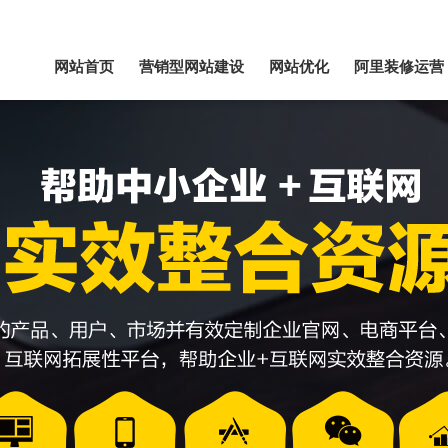
网站首页
营销型网站建设
网站优化
阿里装修运营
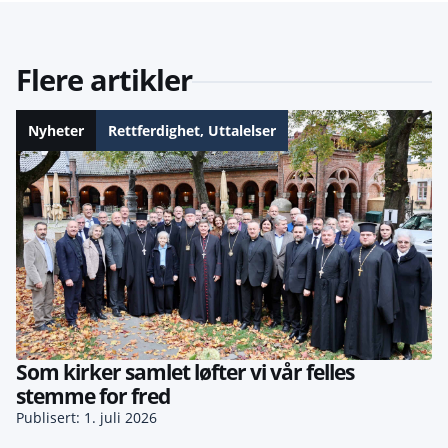
Flere artikler
Nyheter
Rettferdighet
,
Uttalelser
Som kirker samlet løfter vi vår felles
stemme for fred
Publisert: 1. juli 2026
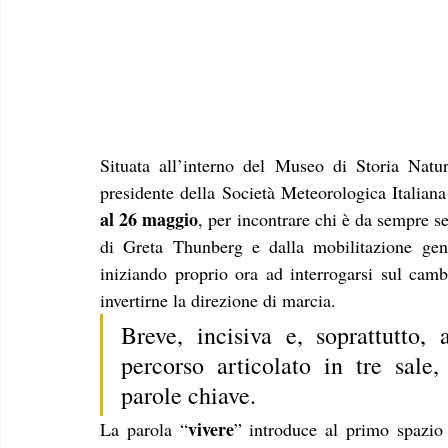
Situata all’interno del Museo di Storia Natu
presidente della Società Meteorologica Italiana
al 26 maggio
, per incontrare chi è da sempre se
di Greta Thunberg e dalla mobilitazione gen
iniziando proprio ora ad interrogarsi sul camb
invertirne la direzione di marcia.
Breve, incisiva e, soprattutto, 
percorso articolato in tre sale, 
parole chiave.
vivere
La parola “
” introduce al primo spazio e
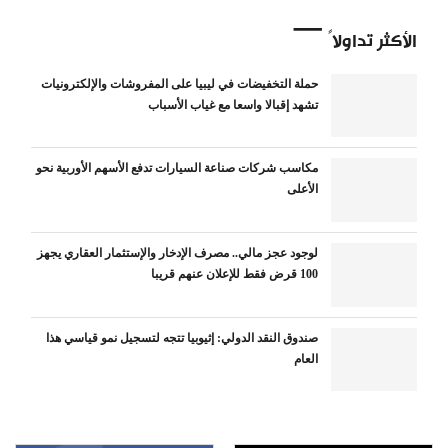
الأكثر تداولاً
حملة التخفيضات في ليبيا على المفروشات والإلكترونيات
تشهد إقبالا واسعا مع غياب الأسباب
مكاسب شركات صناعة السيارات تدفع الأسهم الأوربية نحو
الأعلى
لوجود عجز مالي.. مصرف الإدخار والإستثمار العقاري يجهز
100 قرض فقط للإعلان عنهم قريبا
صندوق النقد الدولي: إثيوبيا تتجه لتسجيل نمو قياسي هذا
العام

→ EXERCISE: Drop the pictures and set down the data above exactly.

→ SOLUTION FOR THIS PROBLEM:
网站首页
营销型网站建设
网站优化
阿里装修运营
Flere artikler
Nyheter
Rettferdighet
,
Uttalelser
Som kirker samlet løfter vi vår felles
stemme for fred
Publisert: 1. juli 2026
Situata all’interno del Museo di Storia Natu
presidente della Società Meteorologica Italiana
al 26 maggio
, per incontrare chi è da sempre se
di Greta Thunberg e dalla mobilitazione gen
iniziando proprio ora ad interrogarsi sul camb
invertirne la direzione di marcia.
Breve, incisiva e, soprattutto, 
percorso articolato in tre sale, 
parole chiave.
vivere
La parola “
” introduce al primo spazio e
الأكثر تداولاً
حملة التخفيضات في ليبيا على المفروشات والإلكترونيات
تشهد إقبالا واسعا مع غياب الأسباب
مكاسب شركات صناعة السيارات تدفع الأسهم الأوربية نحو
الأعلى
لوجود عجز مالي.. مصرف الإدخار والإستثمار العقاري يجهز
100 قرض فقط للإعلان عنهم قريبا
صندوق النقد الدولي: إثيوبيا تتجه لتسجيل نمو قياسي هذا
العام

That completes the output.